Here’s another coincidence, in this case, called “Gambler’s Fallacy,” a subset of a coincidence:
My husband loved to shoot Craps, so we spent many vacations at casinos in exotic places. He taught me how to figure the odds and even supplied me with gambling money. It was an unbeatable plan — if I lost the first bankroll, he would provide another one. If I won, I repaid him the bankroll(s), keeping all my winnings. Pretty nice!
“Gambler’s Fallacy” is an incorrect belief that the next roll of the dice is more likely to be six if a six hasn’t shown up for a while. Probability theory teaches us that when throwing dice, there is no connection from one throw to another. Each toss contains the full range of outcomes.
It was after midnight, and I was at the Craps table with my husband. The wee hours in a casino are the times magic happens. It was my turn to throw the dice. I was facing to my left and unaware of the person standing to my right. I rolled a twelve, very rare since both dies have to show six dots.
Twelve and two are the hardest numbers to roll since there is only one way to make them: two sixes or two ones. Other numbers have variations, e.g., the number seven can be five dots +two dots, six dots +one dot, or three dots+four dots. That makes the probability of rolling a seven higher than any other number because it has the most combinations.
A great cheer arose to my right because it seemed my right-hand neighbor had bet a lot of money on twelve showing up before the inevitable seven. I didn’t know about the bet, and superstition has it that it would jinx the toss and prevent it from occurring if I knew.
When something like this happens, the thrower, me, and the winner develop a secret bond with each other, even though we are strangers. I was excited about my part in making his dream happen. He instantly fell in love with me.
It was still my turn. I shook the dice in my palm as gamblers do and hurled them, hoping I wouldn’t throw them too softly or too hard; if the dice fall short of the far wall, the outcome is invalidated. If thrown too hard, the dice may fly off your table into the casino's expanse. I’ve experienced both situations. Both are embarrassing because each would indicate my incompetence. These failures loomed over me as I flung the dice from my hand.
The unthinkable happened. A second twelve popped up; I was amazed. Everyone started cheering, particularly my right-hand neighbor’s friend, who had bet tons of money on my throwing a second twelve. The odds of this happening were huge, so his winning represented serious money.

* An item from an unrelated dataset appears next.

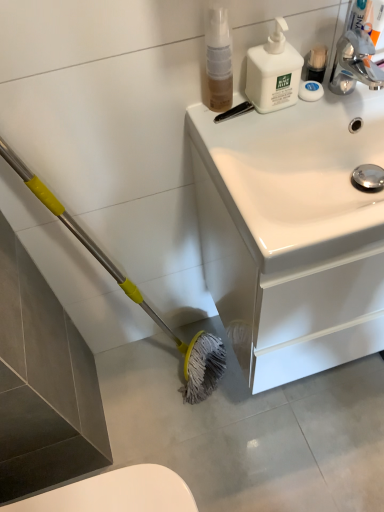 Locate an element on the screen. Image resolution: width=384 pixels, height=512 pixels. vacant space in front of white matte pump bottle at upper right, which appears as the 1th cleaning product when viewed from the right is located at coordinates (269, 130). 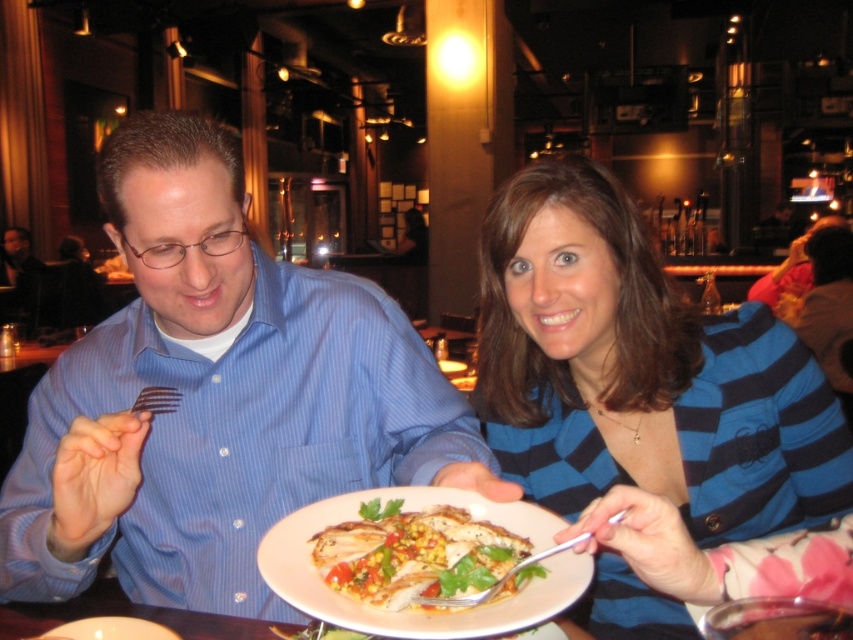 You are a photographer taking a picture of two people sitting at a table. You notice the blue striped shirt at center and the blue striped sweater at center. Which one is more to the left?

The blue striped shirt at center is more to the left because it is positioned on the left side of the blue striped sweater at center.

You are a photographer trying to capture a group photo of the two people at the table. Since you want to ensure both individuals are clearly visible, you need to adjust the camera angle so that their clothing details are not overlapping. Given the blue striped shirt at center and the blue striped sweater at center, which clothing item should be placed closer to the camera to prevent overlap?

Once again, I had no inkling of the bet. My neighbor, who loved me, claimed that he “sensed” another twelve coming and tipped off his buddy. So now, I had two gamblers loving me. They both believed that another twelve would not be thrown again for a long time because of Gambler’s Fallacy thinking.

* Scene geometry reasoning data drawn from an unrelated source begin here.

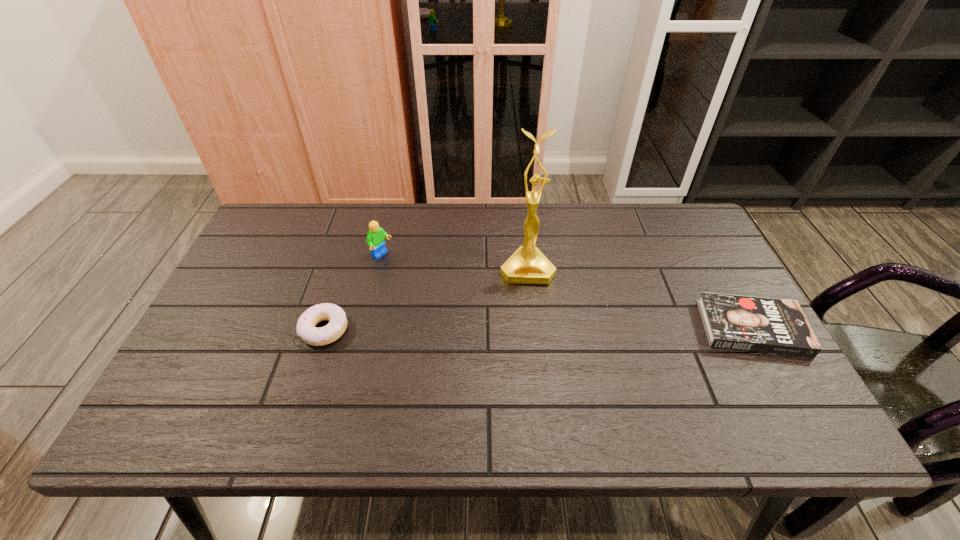 Find the location of a particular element. The height and width of the screenshot is (540, 960). the leftmost object is located at coordinates (306, 329).

You are a GUI agent. You are given a task and a screenshot of the screen. Output one action in this format:
    pyautogui.click(x=<x>, y=<y>)
    Task: Click on the doughnut
    The width and height of the screenshot is (960, 540).
    Given the screenshot: What is the action you would take?
    pyautogui.click(x=306, y=329)

Locate an element on the screen. This screenshot has height=540, width=960. the shortest object is located at coordinates (756, 324).

You are a GUI agent. You are given a task and a screenshot of the screen. Output one action in this format:
    pyautogui.click(x=<x>, y=<y>)
    Task: Click on the book
    
    Given the screenshot: What is the action you would take?
    pyautogui.click(x=756, y=324)

The height and width of the screenshot is (540, 960). Find the location of `the tallest object`. the tallest object is located at coordinates [x=527, y=265].

Identify the location of award. coord(527,265).

Locate an element on the screen. Image resolution: width=960 pixels, height=540 pixels. the third object from right to left is located at coordinates (375, 239).

Find the location of a particular element. Image resolution: width=960 pixels, height=540 pixels. Lego is located at coordinates (375, 239).

This screenshot has width=960, height=540. In order to click on vacant area situated 0.240m on the left of the third tallest object in this screenshot , I will do `click(205, 329)`.

In order to click on vacant space located 0.330m on the left of the rightmost object in this screenshot , I will do `click(570, 328)`. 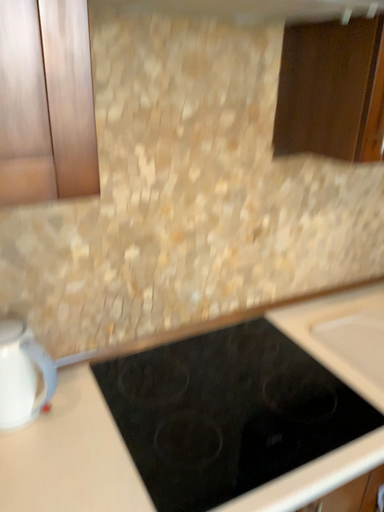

Perhaps the most famous example of the gambler’s fallacy occurred in a roulette game at the Monte Carlo Casino on August 18, 1913, when the ball fell into black 26 times in a row. It was an extremely uncommon occurrence: the probability of a sequence of either red or black occurring 26 times in a row is around 1 in 66.6 million. I don’t know the odds of throwing two twelves in a row, but it must be rare.
Of course, everyone knows of coincidence regarding the World Trade Center’s looking like the number eleven and being taken down on 9/11/2001.
So, what do you believe? Is there a connection between the two older people appearing immediately after my son-in-law's statement, or was it chance? Was there any connection between tossing the dice to twelve, twice in a row, or a random happening?